Tuesday, November 19, 2013

The Wreath Project

While Johnny was up north hanging out with Ian for a week, I was home making wreaths.  Here's hoping I'm better at this next year. Of course, Jim, from whom we've bought wreaths for Christmas gifts for most of the 25 years he has been making them, may not have a statice flower crop failure two years in a row and could be back to making lots of wreaths next year. But now that I've sort of learned what I'm doing, I may want to do it every year. Or not. There have been setbacks.

All the flowers from our garden that I dried this summer are not going into my wreaths. They look like, well, dead flowers. But the greens are all from our farm and look fine. I just wish I had more than one Noble Fir. Besides Noble Fir, I am using Douglas Fir, Giant Sequoia, Modoc Cypress and a pine that is not Japanese Black Pine but I thought it was. The cones are Sitka Spruce from an area on the coast where I survey Black Oystercatchers. Since I have no flowers or holly to complement the greenery, I am incorporating rose hips from neighbor Irv's wild roses. He has a variety that I don't have... bright red and huge.

But, alas, the hips started to go soft after I had them in wreaths so I had to pull some out. I planted those in the arboretum in hopes of getting them started here. My wild roses have little, rotting hips. I researched on the Web and learned that I could preserve rose hips for wreaths by coating them with clear furniture wax. I rummaged through the cupboard and found some... from who knows how long ago. (I can't remember the last time I waxed a floor.) Since the rose hips were already in wreaths, I could not dip them as recommended. I painted them instead. Here's hoping it works.

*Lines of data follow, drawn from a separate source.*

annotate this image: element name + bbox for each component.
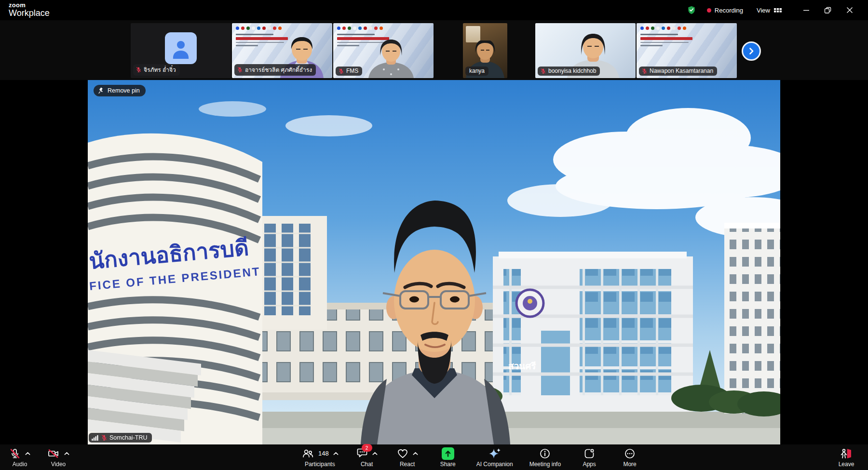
zoom-workplace-logo: zoom Workplace (9, 2, 50, 18)
recording-indicator[interactable]: Recording (707, 7, 743, 14)
remove-pin-label: Remove pin (108, 87, 140, 94)
pin-icon (98, 87, 104, 94)
toolbar-left-group: Audio Video (7, 447, 71, 468)
ai-companion-label: AI Companion (476, 461, 513, 468)
annex-building (256, 216, 327, 330)
window-light (466, 26, 480, 42)
next-page-button[interactable] (742, 41, 761, 61)
brand-zoom: zoom (9, 2, 50, 9)
muted-mic-icon (339, 68, 344, 74)
audio-options-caret[interactable] (25, 452, 30, 456)
apps-icon (583, 448, 595, 459)
info-icon (539, 448, 551, 459)
video-button[interactable]: Video (45, 447, 71, 468)
leave-label: Leave (839, 461, 854, 468)
participant-video-person (355, 40, 427, 78)
entrance-steps (88, 350, 201, 444)
encryption-shield-icon[interactable] (687, 5, 696, 15)
banner-logos (236, 27, 282, 30)
connection-quality-icon (92, 435, 99, 441)
share-screen-icon (442, 447, 454, 460)
participant-name: อาจารย์ชวลิต ศุภศักดิ์ธำรง (245, 65, 312, 74)
participant-filmstrip: จิรภัทร อ่ำจิ๋ว อาจารย์ชวลิต ศุภ (0, 20, 868, 80)
avatar (165, 32, 197, 64)
title-bar: zoom Workplace Recording View (0, 0, 868, 20)
speaker-video-scene: สวนศรี (88, 80, 780, 444)
far-right-building (724, 223, 780, 414)
ai-companion-button[interactable]: AI Companion (475, 447, 514, 468)
speaker-name: Somchai-TRU (109, 434, 148, 441)
recording-label: Recording (715, 7, 743, 14)
minimize-button[interactable] (795, 0, 817, 20)
main-stage: สวนศรี (0, 80, 868, 444)
muted-camera-icon (47, 448, 60, 459)
participant-name: boonyisa kidchhob (548, 67, 596, 74)
participant-name-tag: Nawapon Kasamtaranan (639, 67, 717, 76)
participant-thumbnail[interactable]: boonyisa kidchhob (535, 23, 636, 78)
participant-name: kanya (469, 67, 485, 74)
restore-button[interactable] (817, 0, 839, 20)
muted-mic-icon (642, 68, 647, 74)
meeting-info-button[interactable]: Meeting info (529, 447, 562, 468)
chevron-right-icon (747, 47, 756, 55)
meeting-info-label: Meeting info (529, 461, 561, 468)
participant-thumbnail[interactable]: จิรภัทร อ่ำจิ๋ว (131, 23, 231, 78)
gallery-view-icon (774, 7, 782, 13)
participant-thumbnail[interactable]: FMS (333, 23, 434, 78)
pinned-video[interactable]: สวนศรี (88, 80, 780, 444)
more-label: More (623, 461, 636, 468)
share-screen-button[interactable]: Share (435, 447, 461, 468)
video-options-caret[interactable] (64, 452, 69, 456)
banner-logos (337, 27, 383, 30)
leave-meeting-icon (840, 448, 853, 459)
muted-mic-icon (237, 67, 243, 73)
toolbar-right-group: Leave (833, 447, 859, 468)
video-label: Video (51, 461, 66, 468)
participant-thumbnail[interactable]: อาจารย์ชวลิต ศุภศักดิ์ธำรง (232, 23, 332, 78)
participants-count: 148 (318, 450, 329, 457)
meeting-toolbar: Audio Video (0, 444, 868, 470)
banner-logos (640, 27, 686, 30)
brand-workplace: Workplace (9, 9, 50, 18)
participant-name-tag: จิรภัทร อ่ำจิ๋ว (133, 64, 180, 76)
remove-pin-button[interactable]: Remove pin (94, 85, 146, 96)
apps-label: Apps (583, 461, 596, 468)
react-label: React (400, 461, 415, 468)
audio-button[interactable]: Audio (7, 447, 33, 468)
chat-button[interactable]: 2 Chat (354, 447, 380, 468)
zoom-meeting-window: zoom Workplace Recording View (0, 0, 868, 470)
muted-mic-icon (541, 68, 546, 74)
audio-label: Audio (13, 461, 27, 468)
view-button[interactable]: View (754, 6, 785, 14)
participant-name-tag: FMS (336, 67, 362, 76)
leave-button[interactable]: Leave (833, 447, 859, 468)
banner-text-lines (640, 34, 698, 48)
toolbar-center-group: 148 Participants (300, 447, 643, 468)
react-button[interactable]: React (394, 447, 420, 468)
participant-name-tag: อาจารย์ชวลิต ศุภศักดิ์ธำรง (234, 64, 316, 76)
recording-dot-icon (707, 8, 711, 13)
titlebar-right-controls: Recording View (687, 0, 868, 20)
heart-react-icon (397, 448, 408, 459)
participant-name: Nawapon Kasamtaranan (650, 67, 713, 74)
participant-thumbnail[interactable]: kanya (463, 23, 507, 78)
participants-button[interactable]: 148 Participants (300, 447, 339, 468)
participant-name: FMS (346, 67, 358, 74)
react-caret[interactable] (413, 452, 418, 456)
more-button[interactable]: More (617, 447, 643, 468)
muted-mic-icon (101, 434, 107, 441)
close-button[interactable] (839, 0, 860, 20)
apps-button[interactable]: Apps (576, 447, 602, 468)
participant-name-tag: boonyisa kidchhob (538, 67, 600, 76)
window-controls (795, 0, 860, 20)
speaker-name-tag: Somchai-TRU (89, 433, 152, 443)
chat-unread-badge: 2 (362, 444, 372, 452)
participants-icon (301, 448, 314, 459)
chat-caret[interactable] (372, 452, 378, 456)
right-building-sign: สวนศรี (508, 361, 536, 371)
participants-caret[interactable] (333, 452, 339, 456)
right-building: สวนศรี (493, 252, 693, 412)
participant-thumbnail[interactable]: Nawapon Kasamtaranan (637, 23, 737, 78)
participants-label: Participants (305, 461, 335, 468)
view-label: View (757, 7, 770, 14)
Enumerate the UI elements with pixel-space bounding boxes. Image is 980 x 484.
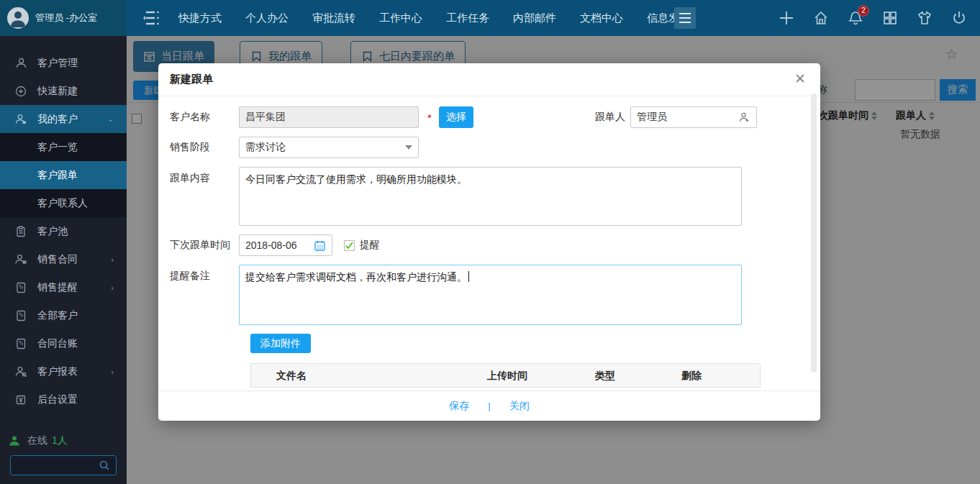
sales-stage-label: 销售阶段 bbox=[170, 141, 239, 154]
main-menu: 快捷方式 个人办公 审批流转 工作中心 工作任务 内部邮件 文档中心 信息发布 bbox=[178, 0, 690, 36]
dropdown-caret-icon bbox=[405, 145, 412, 150]
dialog-footer: 保存 | 关闭 bbox=[158, 391, 820, 421]
col-type: 类型 bbox=[595, 370, 615, 383]
remind-remark-label: 提醒备注 bbox=[170, 270, 239, 283]
user-name: 管理员 -办公室 bbox=[35, 12, 97, 24]
menu-item-approval-flow[interactable]: 审批流转 bbox=[312, 12, 355, 25]
notification-badge: 2 bbox=[858, 5, 869, 17]
sidebar-search-input[interactable] bbox=[10, 455, 117, 475]
sidebar-item-label: 合同台账 bbox=[37, 337, 78, 350]
phonebook-icon bbox=[14, 337, 27, 350]
menu-item-internal-mail[interactable]: 内部邮件 bbox=[513, 12, 556, 25]
col-delete: 删除 bbox=[681, 370, 702, 383]
chevron-right-icon: › bbox=[111, 367, 114, 376]
sidebar-item-backend-settings[interactable]: 后台设置 bbox=[0, 385, 127, 414]
add-person-icon[interactable] bbox=[738, 111, 750, 124]
sidebar-item-contract-ledger[interactable]: 合同台账 bbox=[0, 329, 127, 357]
menu-item-document-center[interactable]: 文档中心 bbox=[580, 12, 623, 25]
sidebar-item-label: 客户管理 bbox=[37, 57, 78, 70]
person-money-icon bbox=[14, 253, 27, 266]
sidebar-item-customer-reports[interactable]: 客户报表 › bbox=[0, 357, 127, 385]
next-followup-date-input[interactable]: 2018-08-06 bbox=[239, 234, 332, 256]
menu-item-shortcuts[interactable]: 快捷方式 bbox=[178, 12, 222, 25]
attachment-table-header: 文件名 上传时间 类型 删除 bbox=[250, 363, 761, 388]
home-icon[interactable] bbox=[813, 10, 829, 26]
sidebar: 客户管理 快速新建 我的客户 ⌄ 客户一览 客户跟单 客户联系人 客户池 销售合… bbox=[0, 36, 127, 484]
person-badge-icon bbox=[14, 113, 27, 126]
chevron-right-icon: › bbox=[111, 255, 114, 264]
sidebar-item-customer-management[interactable]: 客户管理 bbox=[0, 49, 127, 77]
next-followup-time-label: 下次跟单时间 bbox=[170, 239, 239, 252]
sidebar-item-customer-pool[interactable]: 客户池 bbox=[0, 217, 127, 245]
save-button[interactable]: 保存 bbox=[449, 400, 469, 413]
sidebar-item-sales-reminder[interactable]: 销售提醒 › bbox=[0, 273, 127, 301]
remind-remark-textarea[interactable]: 提交给客户需求调研文档，再次和客户进行沟通。 bbox=[239, 265, 742, 325]
plus-icon[interactable] bbox=[779, 10, 794, 26]
sidebar-item-label: 全部客户 bbox=[37, 309, 78, 322]
calendar-icon[interactable] bbox=[314, 239, 326, 252]
customer-name-label: 客户名称 bbox=[170, 111, 239, 124]
close-icon[interactable]: ✕ bbox=[794, 72, 806, 86]
sidebar-collapse-icon[interactable] bbox=[141, 9, 160, 27]
online-count: 1人 bbox=[52, 434, 68, 447]
sidebar-item-label: 销售合同 bbox=[37, 253, 78, 266]
follower-field[interactable]: 管理员 bbox=[630, 106, 757, 128]
more-menu-icon[interactable] bbox=[674, 7, 696, 29]
followup-content-label: 跟单内容 bbox=[170, 172, 239, 185]
money-box-icon bbox=[14, 393, 27, 406]
sidebar-subitem-customer-overview[interactable]: 客户一览 bbox=[0, 133, 127, 161]
top-navigation-bar: 管理员 -办公室 快捷方式 个人办公 审批流转 工作中心 工作任务 内部邮件 文… bbox=[0, 0, 980, 36]
apps-grid-icon[interactable] bbox=[882, 10, 898, 26]
chevron-right-icon: › bbox=[111, 283, 114, 292]
sidebar-subitem-customer-contacts[interactable]: 客户联系人 bbox=[0, 189, 127, 217]
sales-stage-select[interactable]: 需求讨论 bbox=[239, 137, 419, 158]
sidebar-item-label: 销售提醒 bbox=[37, 281, 78, 294]
dialog-body: 客户名称 昌平集团 * 选择 跟单人 管理员 销售阶段 需求讨论 跟单内容 今日… bbox=[158, 96, 820, 388]
menu-item-work-center[interactable]: 工作中心 bbox=[379, 12, 422, 25]
sidebar-item-all-customers[interactable]: 全部客户 bbox=[0, 301, 127, 329]
sidebar-item-sales-contract[interactable]: 销售合同 › bbox=[0, 245, 127, 273]
choose-customer-button[interactable]: 选择 bbox=[439, 106, 473, 128]
online-user-icon bbox=[9, 435, 20, 447]
online-label: 在线 bbox=[27, 434, 47, 447]
sidebar-subitem-customer-followup[interactable]: 客户跟单 bbox=[0, 161, 127, 189]
phonebook-icon bbox=[14, 309, 27, 322]
sidebar-item-label: 客户报表 bbox=[37, 365, 78, 378]
sidebar-item-quick-create[interactable]: 快速新建 bbox=[0, 77, 127, 105]
menu-item-work-tasks[interactable]: 工作任务 bbox=[446, 12, 489, 25]
remark-row: 提醒备注 提交给客户需求调研文档，再次和客户进行沟通。 bbox=[170, 265, 820, 325]
stage-row: 销售阶段 需求讨论 bbox=[170, 137, 820, 158]
dialog-header: 新建跟单 ✕ bbox=[158, 63, 820, 96]
clipboard-icon bbox=[14, 225, 27, 238]
online-status: 在线 1人 bbox=[0, 431, 127, 451]
required-mark: * bbox=[427, 111, 432, 124]
sidebar-item-label: 我的客户 bbox=[37, 113, 78, 126]
remind-label[interactable]: 提醒 bbox=[360, 239, 380, 252]
menu-item-personal-office[interactable]: 个人办公 bbox=[245, 12, 289, 25]
dialog-scrollbar[interactable] bbox=[811, 93, 817, 373]
sidebar-item-label: 客户池 bbox=[37, 225, 68, 238]
customer-row: 客户名称 昌平集团 * 选择 跟单人 管理员 bbox=[170, 106, 820, 128]
theme-shirt-icon[interactable] bbox=[917, 10, 933, 26]
next-time-row: 下次跟单时间 2018-08-06 提醒 bbox=[170, 234, 820, 256]
person-search-icon bbox=[14, 365, 27, 378]
sidebar-item-label: 客户联系人 bbox=[37, 197, 88, 210]
close-button[interactable]: 关闭 bbox=[509, 400, 530, 413]
dialog-title: 新建跟单 bbox=[170, 73, 213, 86]
power-logout-icon[interactable] bbox=[951, 10, 967, 26]
customer-name-field[interactable]: 昌平集团 bbox=[239, 106, 419, 128]
user-area[interactable]: 管理员 -办公室 bbox=[0, 0, 127, 36]
phonebook-icon bbox=[14, 281, 27, 294]
person-icon bbox=[14, 57, 27, 70]
sidebar-item-label: 快速新建 bbox=[37, 85, 78, 98]
notifications-bell-icon[interactable]: 2 bbox=[848, 10, 863, 26]
sidebar-item-label: 后台设置 bbox=[37, 393, 78, 406]
col-filename: 文件名 bbox=[276, 370, 307, 383]
content-row: 跟单内容 今日同客户交流了使用需求，明确所用功能模块。 bbox=[170, 167, 820, 226]
followup-content-textarea[interactable]: 今日同客户交流了使用需求，明确所用功能模块。 bbox=[239, 167, 742, 226]
remind-checkbox[interactable] bbox=[344, 240, 355, 251]
sidebar-item-my-customers[interactable]: 我的客户 ⌄ bbox=[0, 105, 127, 133]
add-attachment-button[interactable]: 添加附件 bbox=[250, 334, 311, 353]
col-upload-time: 上传时间 bbox=[487, 370, 527, 383]
avatar bbox=[7, 7, 29, 29]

My workshop is my dad's stock trailer that he gave me years ago. Johnny created a work table and shelves and a way to hang the wreaths from the side. It's a wonderful place to work.

Each type of green had to be cut from its branch in lengths and sizes appropriate for a wreath. That was done outside the workshop, then I brought the boxes with each type of green inside.
My non-conventional method of adding rose hips is to use an entire branch and wind it around the wreath ring, then add greens on top. At least, that's how I started. After awhile I started with a layer of sequoia, then the rose hips, then the rest.
This was before I wired cones into the wreaths.
The production line after twenty wreaths were done... and redone... and redone...
Johnny modeling a finished wreath. At least, finished for this day. I can't seem to stop messing with them.
I read that with a wreath ring clamping machine, a person can make 80 wreaths in a day. My wreath rings are lightweight affairs with easily bendable closures needing no machine. I average an hour per wreath and have made no more than four in one day. As much as I like working in the stock trailer, my patience wears out quickly, as does my body.

Family and friends who get Jim's wreaths from us each year will be a little surprised at the difference this year. My wreaths are, um, unique. I just hope those rose hips don't rot before January.